The vector index is a key component of Weaviate's search capabilities. It allows you to search for vectors based on their similarity to a query vector, and to retrieve the objects that are associated with those vectors.

Weaviate offers multiple types of vector indexes, each with its own strengths and weaknesses. Each index is also configurable, allowing you to tune its performance to your specific use case.

This course will introduce you to the different types of vector indexes available in Weaviate, and how to configure them to best suit your use case.

Learning objectives

  Here, we will cover:

Learning Goals
  • What vector index types are available, when to select each one and how to configure them.

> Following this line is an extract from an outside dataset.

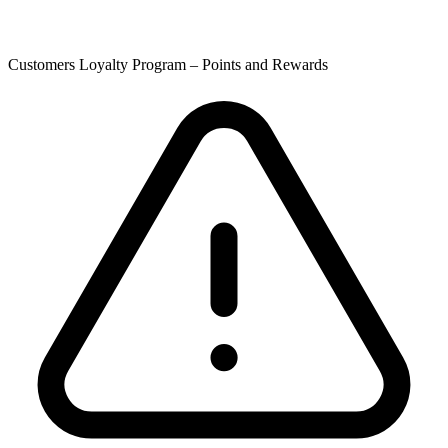
Customers Loyalty Program – Points and Rewards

  By the time you are finished, you will be able to:

Learning Outcomes
  • Name available vector index types in Weaviate.
  • Select an appropriate index type for a given use case.
  • Recite relationships between HNSW parameters and search performance.
  • Describe how quantization affects each index type.
  • Create collections with your chosen vector index type and preferred parameters.

Units

1. Vector index: Overview

Practical

What is a vector index, and why is it important?

2. HNSW index in depth

Practical

Learn about the HNSW index type, and how to tune it for your use case.

3. Flat index in depth

Practical

Learn about the flat index type, and how to tune it for your use case.

4. Dynamic index in depth

Practical

Learn about the dynamic index type, and how to tune it for your use case.